== Assigned task ==
Nothing but the lines below from the one containing "This website is owned and operated" through the one containing "correto na atuação" should appear in the answer, exact and without pictures.
(Dataset excerpts Opens)
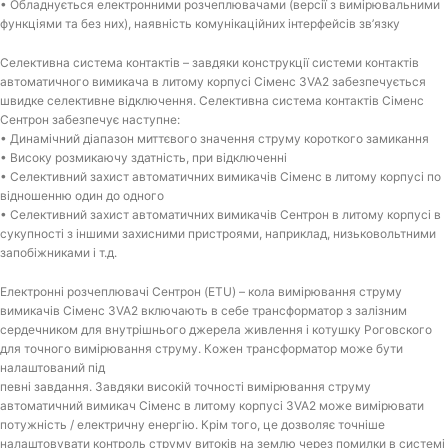
• Обладнується електронними розчеплювачами (версії з вимірювальними
функціями та без них), наявність комунікаційних інтерфейсів зв’язку
Селективна система контактів – завдяки конструкції системи контактів
автоматичного вимикача в литому корпусі Сіменс 3VA2 забезпечується
швидке селективне відключення. Селективна система контактів Сіменс
Сентрон забезпечує наступне:
• Динамічний діапазон миттєвого значення струму короткого замикання
• Високу розмикаючу здатність, при відключенні
• Селективний захист автоматичних вимикачів Сіменс в литому корпусі по
відношенню один до одного
• Селективний захист автоматичних вимикачів Сентрон в литому корпусі в
сукупності з іншими захисними пристроями, наприклад, низьковольтними
запобіжниками і т.д.
Електронні розчеплювачі Сентрон (ETU) – кола вимірювання струму
вимикачів Сіменс 3VA2 включають в себе трансформатор з залізним
сердечником для внутрішнього джерела живлення і котушку Роговского
для точного вимірювання струму. Кожен трансформатор може бути
налаштований під
певні завдання. Завдяки високій точності вимірювання струму
автоматичний вимикач Сіменс в литому корпусі 3VA2 може вимірювати
потужність / електричну енергію. Крім того, це дозволяє точніше
налаштовувати контроль струму витоків на землю через помилки в системі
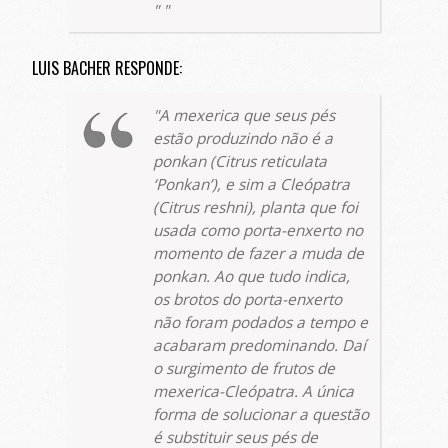
LUIS BACHER RESPONDE:
A mexerica que seus pés
estão produzindo não é a
ponkan (
Citrus reticulata
‘Ponkan’), e sim a Cleópatra
(
Citrus reshni
), planta que foi
usada como porta-enxerto no
momento de fazer a muda de
ponkan. Ao que tudo indica,
os brotos do porta-enxerto
não foram podados a tempo e
acabaram predominando. Daí
o surgimento de frutos de
mexerica-Cleópatra. A única
forma de solucionar a questão
é substituir seus pés de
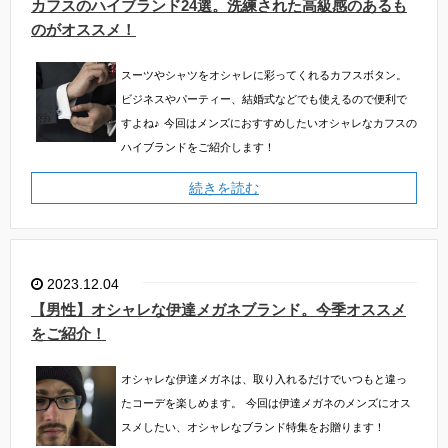
カフスのハイブランド24選。洗練された高級感のあるも
のがオススメ！
スーツやシャツをオシャレに彩ってくれるカフスボタン。
ビジネスやパーティー、結婚式などでも使えるので便利で
すよね♪
今回はメンズにおすすめしたいオシャレなカフスの
ハイブランドをご紹介します！
続きを読む
2023.12.04
【男性】オシャレな伊達メガネブランド。今季オススメ
をご紹介！
オシャレな伊達メガネは、取り入れるだけでいつもと違っ
たコーデを楽しめます。
今回は伊達メガネのメンズにオス
スメしたい、オシャレなブランド特集をお贈ります！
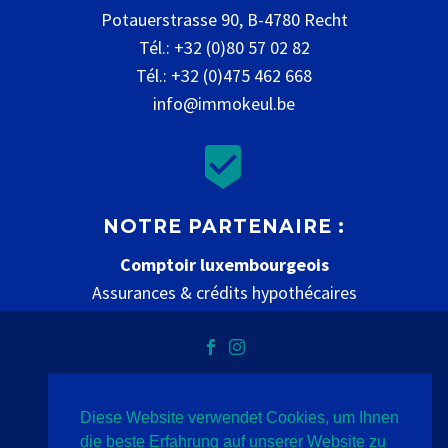
Potauerstrasse 90, B-4780 Recht
Tél.: +32 (0)80 57 02 82
Tél.: +32 (0)475 462 668
info@immokeul.be


NOTRE PARTENAIRE :
Comptoir luxembourgeois
Assurances & crédits hypothécaires
www.comptoir-luxembourgeois.be
Diese Website verwendet Cookies, um Ihnen
Vie privée
mentions légales
contact
die beste Erfahrung auf unserer Website zu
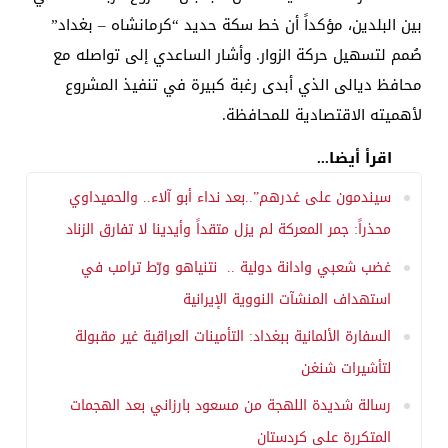
بين البلدين، مؤكداً أن خط سكة حديد “كرمانشاه – بغداد”
صُمم لتسهيل حركة الزوار. وأشار الساعدي إلى تواصله مع
محافظ ديالى الذي أبدى رغبة كبيرة في تنفيذ المشروع
لأهميته الاقتصادية للمحافظة.
اقرأ أيضا...
سيندمون على غدرهم”..بعد نداء أبو آلاء.. والحميداوي
محذراً: جمر المعركة لم يزل متقداً وأيدينا لا تفارق الزناد
غضب شعبي وادانة دولية .. نتنياهو ورّط ترامب في
استهداف المنشآت النووية الإيرانية
السفارة الألمانية ببغداد: التأمينات العراقية غير مقبولة
لتأشيرات شنغن
رسالة شديدة اللهجة من مسعود بارزاني بعد الهجمات
المتكررة على كردستان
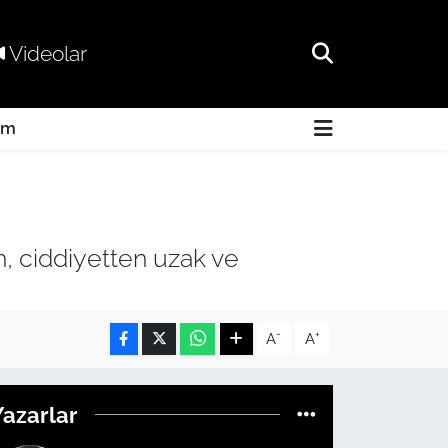
Videolar
am
ah, ciddiyetten uzak ve
-
+
A
A
Yazarlar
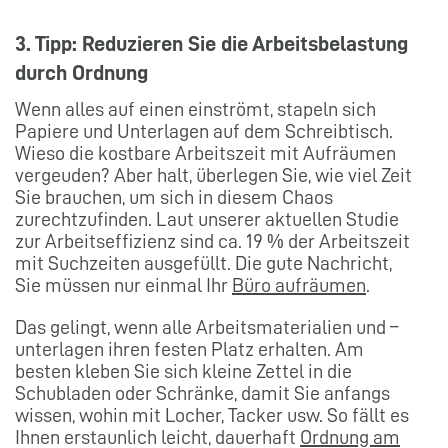
3. Tipp: Reduzieren Sie die Arbeitsbelastung
durch Ordnung
Wenn alles auf einen einströmt, stapeln sich
Papiere und Unterlagen auf dem Schreibtisch.
Wieso die kostbare Arbeitszeit mit Aufräumen
vergeuden? Aber halt, überlegen Sie, wie viel Zeit
Sie brauchen, um sich in diesem Chaos
zurechtzufinden. Laut unserer aktuellen Studie
zur Arbeitseffizienz sind ca. 19 % der Arbeitszeit
mit Suchzeiten ausgefüllt. Die gute Nachricht,
Sie müssen nur einmal Ihr
Büro aufräumen
.
Das gelingt, wenn alle Arbeitsmaterialien und –
unterlagen ihren festen Platz erhalten. Am
besten kleben Sie sich kleine Zettel in die
Schubladen oder Schränke, damit Sie anfangs
wissen, wohin mit Locher, Tacker usw. So fällt es
Ihnen erstaunlich leicht, dauerhaft
Ordnung am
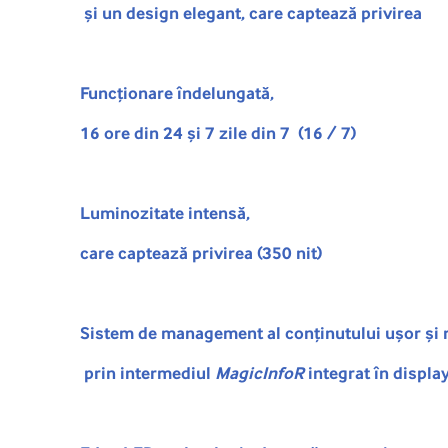
și un design elegant, care captează privirea
Funcționare îndelungată,
16 ore din 24 și 7 zile din 7 (16 / 7)
Luminozitate intensă,
care captează privirea (350 nit)
Sistem de management al conținutului ușor și 
prin intermediul
MagicInfoR
integrat în displa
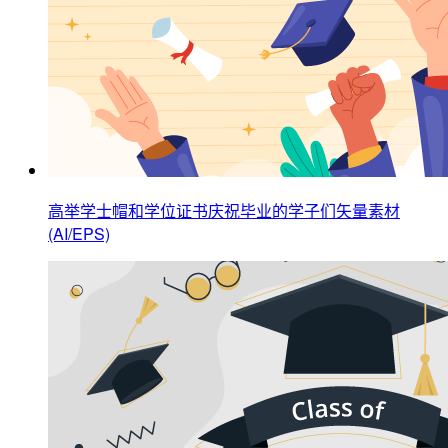
高举学士帽和学位证书庆祝毕业的学子们矢量素材
(AI/EPS)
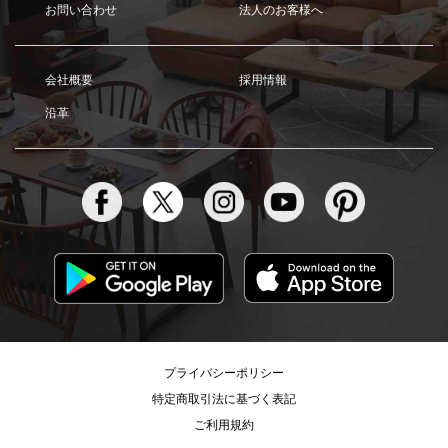
お問い合わせ
法人のお客様へ
会社概要
採用情報
沿革
プライバシーポリシー
特定商取引法に基づく表記
ご利用規約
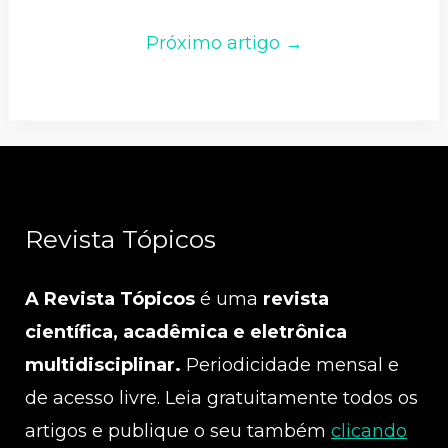
Próximo artigo →
Revista Tópicos
A Revista Tópicos
é uma
revista
científica, acadêmica e eletrônica
multidisciplinar.
Periodicidade mensal e
de acesso livre. Leia gratuitamente todos os
artigos e publique o seu também
clicando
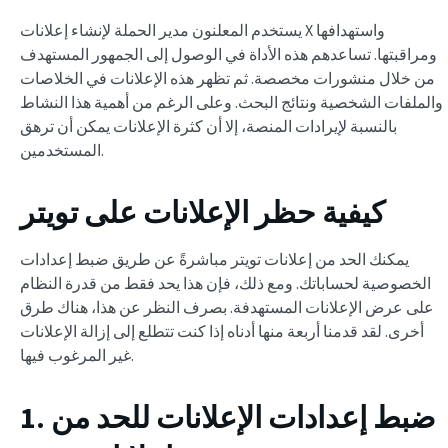
يستخدم المعلنون مدير الحملة لإنشاء إعلانات X واستهدافها
ومراقبتها. تساعدهم هذه الأداة في الوصول إلى الجمهور المستهدف
من خلال منشورات مخصصة. ثم تظهر هذه الإعلانات في الخلاصات
والملفات الشخصية ونتائج البحث. وعلى الرغم من أهمية هذا النشاط
بالنسبة لإيرادات المنصة، إلا أن كثرة الإعلانات يمكن أن ترهق
المستخدمين.
كيفية حظر الإعلانات على تويتر
يمكنك الحد من إعلانات تويتر مباشرةً عن طريق ضبط إعدادات
الخصوصية لحساباتك. ومع ذلك، فإن هذا يحد فقط من قدرة النظام
على عرض الإعلانات المستهدفة. بصرف النظر عن هذا، هناك طرق
أخرى. لقد قدمنا أربعة منها أدناه إذا كنت تتطلع إلى إزالة الإعلانات
غير المرغوب فيها.
1. ضبط إعدادات الإعلانات للحد من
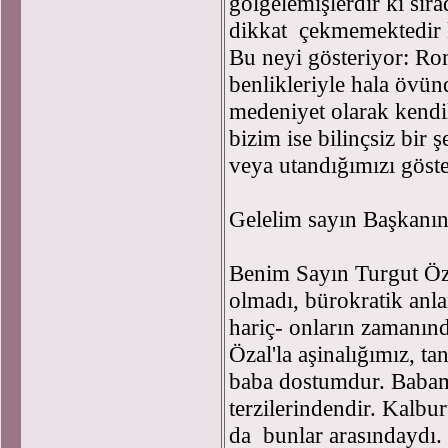
gölgelemişlerdir ki sır
dikkat çekmemektedir k
Bu neyi gösteriyor: Rom
benlikleriyle hala övü
medeniyet olarak kendil
bizim ise bilinçsiz bir
veya utandığımızı göst
Gelelim sayın Başkanın 
Benim Sayın Turgut Öza
olmadı, bürokratik anl
hariç- onların zamanın
Özal'la aşinalığımız, t
baba dostumdur. Babam b
terzilerindendir. Kalbu
da bunlar arasındaydı.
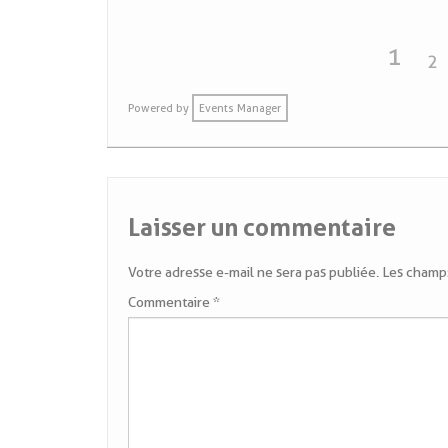
1
2
Powered by
Events Manager
Laisser un commentaire
Votre adresse e-mail ne sera pas publiée.
Les champs
Commentaire
*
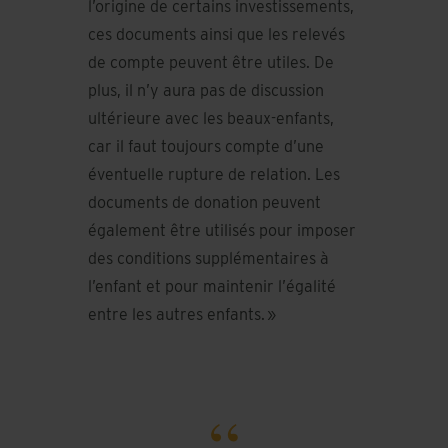
l’origine de certains investissements,
ces documents ainsi que les relevés
de compte peuvent être utiles. De
plus, il n’y aura pas de discussion
ultérieure avec les beaux-enfants,
car il faut toujours compte d’une
éventuelle rupture de relation. Les
documents de donation peuvent
également être utilisés pour imposer
des conditions supplémentaires à
l’enfant et pour maintenir l’égalité
entre les autres enfants. »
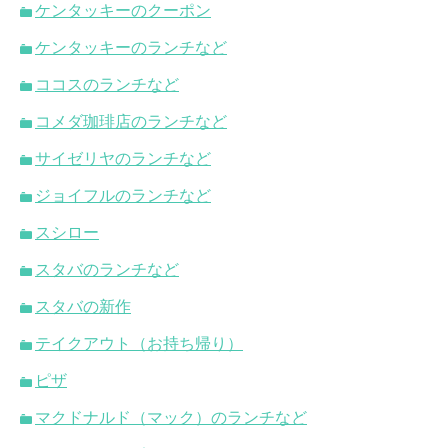
ケンタッキーのクーポン
ケンタッキーのランチなど
ココスのランチなど
コメダ珈琲店のランチなど
サイゼリヤのランチなど
ジョイフルのランチなど
スシロー
スタバのランチなど
スタバの新作
テイクアウト（お持ち帰り）
ピザ
マクドナルド（マック）のランチなど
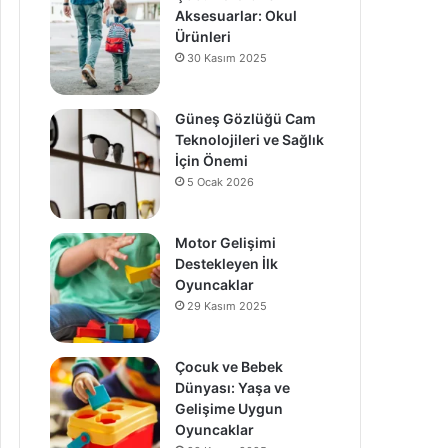
Aksesuarlar: Okul
Ürünleri
30 Kasım 2025
Güneş Gözlüğü Cam
Teknolojileri ve Sağlık
İçin Önemi
5 Ocak 2026
Motor Gelişimi
Destekleyen İlk
Oyuncaklar
29 Kasım 2025
Çocuk ve Bebek
Dünyası: Yaşa ve
Gelişime Uygun
Oyuncaklar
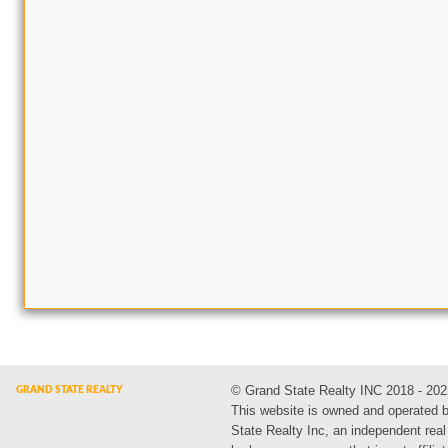
© Grand State Realty INC 2018 - 202
This website is owned and operated 
State Realty Inc, an independent real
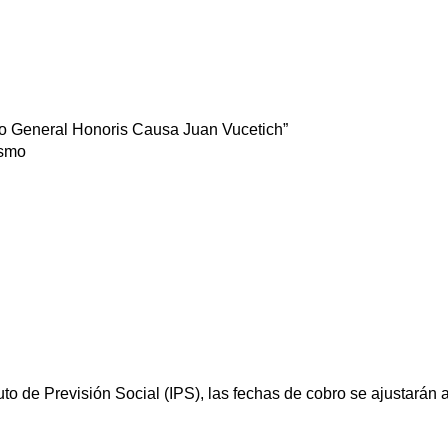
ario General Honoris Causa Juan Vucetich”
ismo
uto de Previsión Social (IPS), las fechas de cobro se ajustarán a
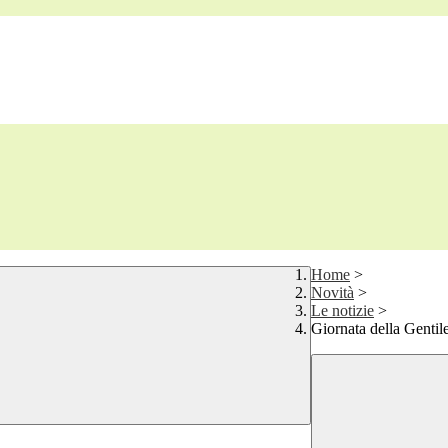
Home
>
Novità
>
Le notizie
>
Giornata della Gentil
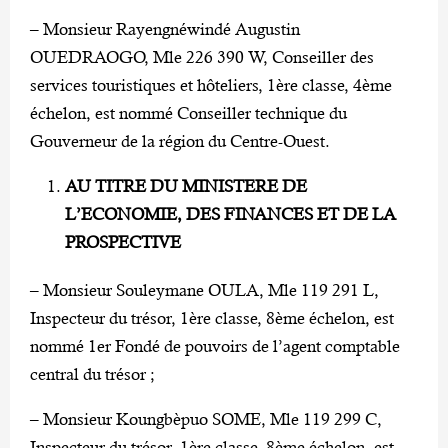
– Monsieur Rayengnéwindé Augustin
OUEDRAOGO, Mle 226 390 W, Conseiller des
services touristiques et hôteliers, 1ère classe, 4ème
échelon, est nommé Conseiller technique du
Gouverneur de la région du Centre-Ouest.
AU TITRE DU MINISTERE DE
L’ECONOMIE, DES FINANCES ET DE LA
PROSPECTIVE
– Monsieur Souleymane OULA, Mle 119 291 L,
Inspecteur du trésor, 1ère classe, 8ème échelon, est
nommé 1er Fondé de pouvoirs de l’agent comptable
central du trésor ;
– Monsieur Koungbèpuo SOME, Mle 119 299 C,
Inspecteur du trésor, 1ère classe, 8ème échelon, est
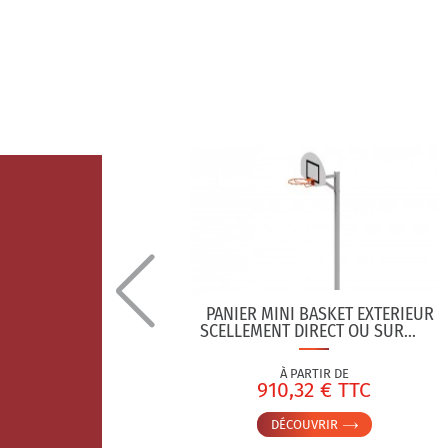
 TRESSÉ
PANIER MINI BASKET EXTERIEUR
M BLANC
SCELLEMENT DIRECT OU SUR...
À PARTIR DE
C
910,32 € TTC
DÉCOUVRIR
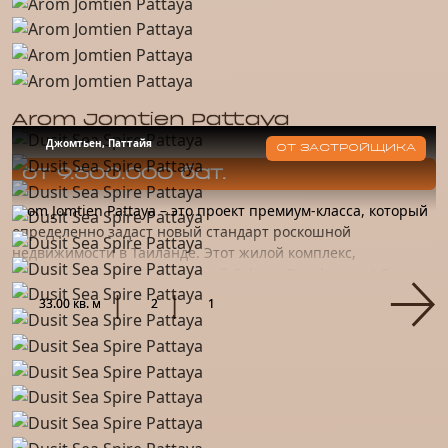
Arom Jomtien Pattaya
Джомтьен, Паттайя
ОТ ЗАСТРОЙЩИКА
от 9.500.000 бат.
Arom Jomtien Pattaya – это проект премиум-класса, который
определенно задаст новый стандарт роскошной
недвижимости в Таиланде. Этот жилой комплекс,
спроектированный компанией Colours Development Co.,
Ltd., является прод...
33.00 кв. м
2
1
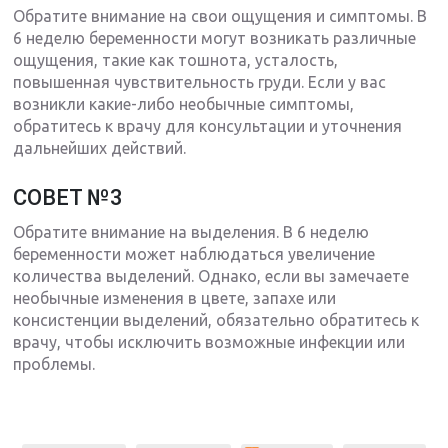
Обратите внимание на свои ощущения и симптомы. В
6 неделю беременности могут возникать различные
ощущения, такие как тошнота, усталость,
повышенная чувствительность груди. Если у вас
возникли какие-либо необычные симптомы,
обратитесь к врачу для консультации и уточнения
дальнейших действий.
СОВЕТ №3
Обратите внимание на выделения. В 6 неделю
беременности может наблюдаться увеличение
количества выделений. Однако, если вы замечаете
необычные изменения в цвете, запахе или
консистенции выделений, обязательно обратитесь к
врачу, чтобы исключить возможные инфекции или
проблемы.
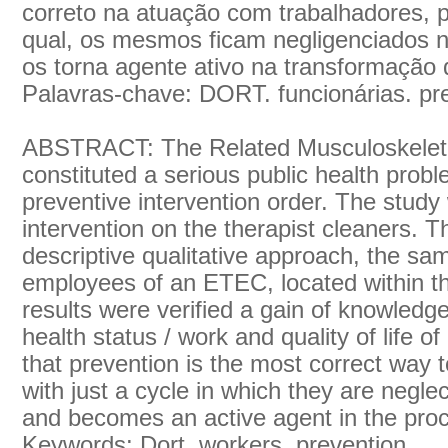
correto na atuação com trabalhadores, 
qual, os mesmos ficam negligenciados 
os torna agente ativo na transformação 
Palavras-chave: DORT. funcionárias. pr
ABSTRACT: The Related Musculoskeleta
constituted a serious public health prob
preventive intervention order. The study
intervention on the therapist cleaners. 
descriptive qualitative approach, the sam
employees of an ETEC, located within t
results were verified a gain of knowled
health status / work and quality of life
that prevention is the most correct way 
with just a cycle in which they are negl
and becomes an active agent in the proc
Keywords: Dort, workers, prevention.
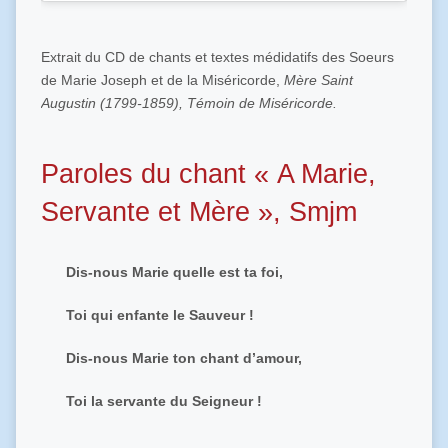
Extrait du CD de chants et textes médidatifs des Soeurs
de Marie Joseph et de la Miséricorde,
Mère Saint
Augustin (1799-1859), Témoin de Miséricorde.
Paroles du chant « A Marie,
Servante et Mère », Smjm
Dis-nous Marie quelle est ta foi,
Toi qui enfante le Sauveur !
Dis-nous Marie ton chant d’amour,
Toi la servante du Seigneur !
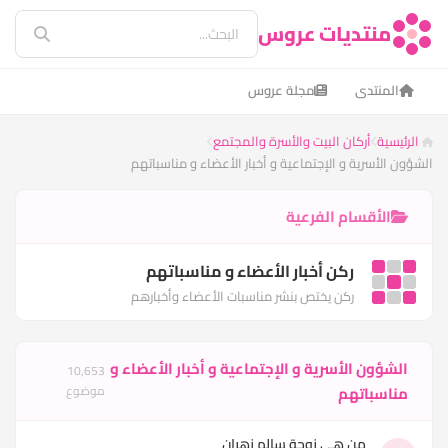
منتديات عروس
المنتدى
مجلة عروس
الرئيسية
أركان البيت والأسرة والمجتمع
الشؤون الأسرية و الإجتماعية و أخبار الأعضاء و مناسباتهم
الأقسام الفرعية
ركن أخبار الأعضاء و مناسباتهم
ركن يختص بنشر مناسبات الأعضاء وأخبارهم
الشؤون الأسرية و الإجتماعية و أخبار الأعضاء و
10,653
مناسباتهم
موضوع
من هى زوجة سالم زهران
(Dataset excerpts Closes)
== Solution to the exercise ==
This website is owned and operated 
State Realty Inc, an independent real
ario General Honoris Causa Juan Vucetich”
ismo
uto de Previsión Social (IPS), las fechas de cobro se ajustarán a
Home
>
Novità
>
Le notizie
>
Giornata della Gentil
– Monsieur Rayengnéwindé Augustin
OUEDRAOGO, Mle 226 390 W, Conseiller des
services touristiques et hôteliers, 1ère classe, 4ème
échelon, est nommé Conseiller technique du
Gouverneur de la région du Centre-Ouest.
AU TITRE DU MINISTERE DE
L’ECONOMIE, DES FINANCES ET DE LA
PROSPECTIVE
– Monsieur Souleymane OULA, Mle 119 291 L,
Inspecteur du trésor, 1ère classe, 8ème échelon, est
nommé 1er Fondé de pouvoirs de l’agent comptable
central du trésor ;
– Monsieur Koungbèpuo SOME, Mle 119 299 C,
Inspecteur du trésor, 1ère classe, 8ème échelon, est
 TRESSÉ
PANIER MINI BASKET EXTERIEUR
M BLANC
SCELLEMENT DIRECT OU SUR...
À PARTIR DE
C
910,32 € TTC
DÉCOUVRIR
Arom Jomtien Pattaya
Джомтьен, Паттайя
ОТ ЗАСТРОЙЩИКА
от 9.500.000 бат.
Arom Jomtien Pattaya – это проект премиум-класса, который
определенно задаст новый стандарт роскошной
недвижимости в Таиланде. Этот жилой комплекс,
спроектированный компанией Colours Development Co.,
Ltd., является прод...
33.00 кв. м
2
1
Обратите внимание на свои ощущения и симптомы. В
6 неделю беременности могут возникать различные
ощущения, такие как тошнота, усталость,
повышенная чувствительность груди. Если у вас
возникли какие-либо необычные симптомы,
обратитесь к врачу для консультации и уточнения
дальнейших действий.
СОВЕТ №3
Обратите внимание на выделения. В 6 неделю
беременности может наблюдаться увеличение
количества выделений. Однако, если вы замечаете
необычные изменения в цвете, запахе или
консистенции выделений, обязательно обратитесь к
врачу, чтобы исключить возможные инфекции или
проблемы.
correto na atuação com trabalhadores, 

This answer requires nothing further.